O glicerol pode seguir para a glicólise depois de oxidado a dihidroxiacetona fosfatada na face externa da membrana interna da mitocôndria. Os dois elétrons libertados nesta oxidação são recebidos pela ubiquinona (Q), que transfere para a cadeia transportadora de elétrons (CTE).

Os ácidos graxos terão um destino diferente: a β-oxidação, que ocorre na mitocôndria. Antes de entrarem na mitocôndria, os ácidos graxos são precisam ser ativados, e esta reação de ativação ocorre no citoplasma, consistindo na transformação em acil-CoA. Como sabemos do ciclo de Krebs, as ligações tioéster são muito energéticas, portanto, para que ocorra, um ATP é hidrolisado a AMP.

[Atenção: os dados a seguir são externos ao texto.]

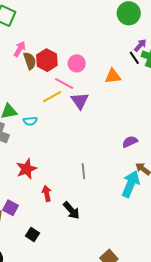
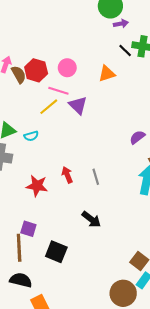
purple arrow: (140, 45) -> (121, 24), moved, turned 48
red star: (26, 169) -> (37, 186), turned -30
red arrow: (47, 194) -> (67, 175), moved
black square: (32, 235) -> (56, 252), size x1.5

ÁCIDO GRAXO >>>>> (junção ao grupo CoA, com gasto de energia: ATP → ADP+Pi) ACIL-CoA

A membrana da mitocôndria é impermeável aos acil-CoA. Para entrarem na mitocôndria estes reagem com um aminoácido especial chamado carnitina, libertando a coenzima A. A carnitina esterificada é transportada para dentro da mitocôndria por um transportator específico. Dentro da mitocôndria, a carnitina transfere o grupo acilo para uma outra molécula de CoA. A carnitina livre volta então para o citoplasma através do transportador. Note que neste processo não existe transporte de CoA para dentro da mitocôndria: as reservas citoplasmática e mitocondrial de CoA não se misturam.

A β-oxidação dos ácidos graxos consiste num ciclo de três reações sucessivas, idênticas à parte final do ciclo de Krebs: desidrogenação, hidratação da ligação dupla formada e oxidação do álcool a uma cetona.

Por ação da enzima tiolase, liberta-se a acetil-CoA e um acil-CoA com menos dois carbonos que o acil-CoA original.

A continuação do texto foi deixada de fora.